Irish Crown administrator and secret service officer

Sir Samuel Lee Anderson (14 June 1837 – 1 December 1886) was an Irish Crown Lawyer and Secret Service Officer working with the Dublin Castle administration in Ireland. He worked on anti-Fenian and criminal cases in Ireland from 1865 to 1884. He was also an intelligence officer, theologian and writer.

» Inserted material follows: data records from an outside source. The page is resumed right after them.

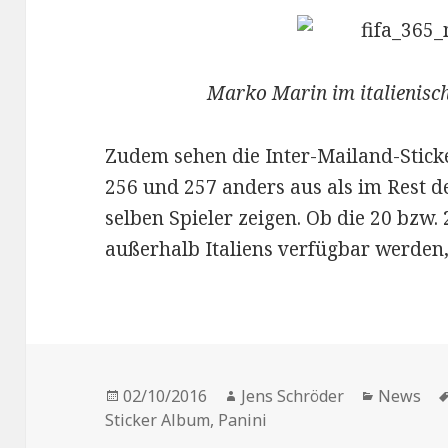
Marko Marin im italienisc
Zudem sehen die Inter-Mailand-Sticker
256 und 257 anders aus als im Rest d
selben Spieler zeigen. Ob die 20 bzw.
außerhalb Italiens verfügbar werden, 
Veröffentlicht
Autor
Kategori
02/10/2016
Jens Schröder
News
am
Sticker Album
,
Panini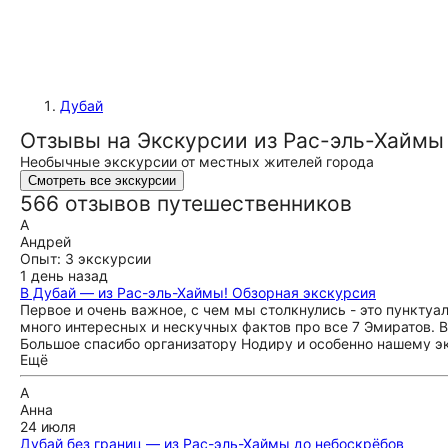
Дубай
Отзывы на Экскурсии из Рас-эль-Хаймы
Необычные экскурсии от местных жителей города
Смотреть все экскурсии
566 отзывов путешественников
А
Андрей
Опыт: 3 экскурсии
1 день назад
В Дубай — из Рас-эль-Хаймы! Обзорная экскурсия
Первое и очень важное, с чем мы столкнулись - это пунктуал
много интересных и нескучных фактов про все 7 Эмиратов. В
Большое спасибо организатору Нодиру и особенно нашему э
Ещё
А
Анна
24 июля
Дубай без границ — из Рас-эль-Хаймы до небоскрёбов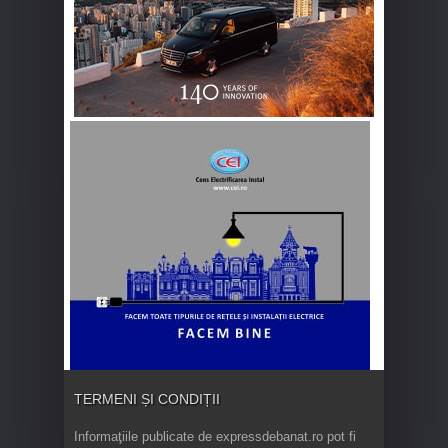
TERMENI ȘI CONDIȚII
Informaţiile publicate de expressdebanat.ro pot fi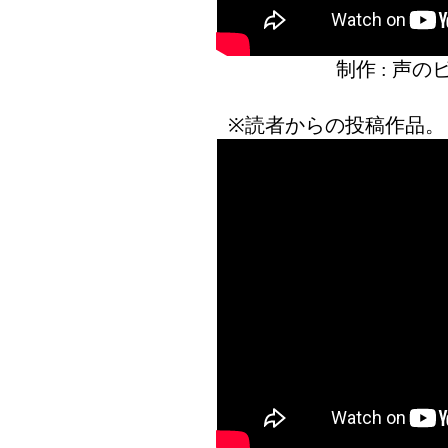
制作 : 声
※読者からの投稿作品。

His working life was based on being an intelligence officer and Crown Lawyer in Dublin working alongside his brother Sir Robert Anderson, who was also a lawyer and intelligence officer. Robert collated intelligence sent from the British Consul in America. He was eventually seconded to London to work for the Secret Service Department of the British Crown in the Irish Office in London.

==Irish Secret Service==
Anderson was appointed by Richard Bourke, 6th Earl of Mayo, the then Chief Secretary for Ireland, to undertake certain confidential work at Dublin Castle and became a specialist in anti-Fenian activity in Ireland.
He built an effective intelligence network working alongside his brother, Sir Robert Anderson, by creating a dedicated Irish "Secret Service" of which up till then was not a dedicated or permanent operational office. The Secret Service operation was mainly controlled by "The Irish office" run from London. Assisted by John Rose and joined by his brother Robert,
he built up a substantial permanent secret service department in Dublin Castle re-organising files and briefs that were not indexed or collated. Lee Anderson and his brother had a significant impact on against Fenian activity for the trials in 1865-1866 and
combined with the use of cutting edge technology of photography producing hundreds of early photographs of Fenian prisoners which are now located in the National Library of Ireland. Lee Anderson was successful in his work, and in 1868 was appointed Crown Lawyer for the Counties of Waterford and Kilkenny.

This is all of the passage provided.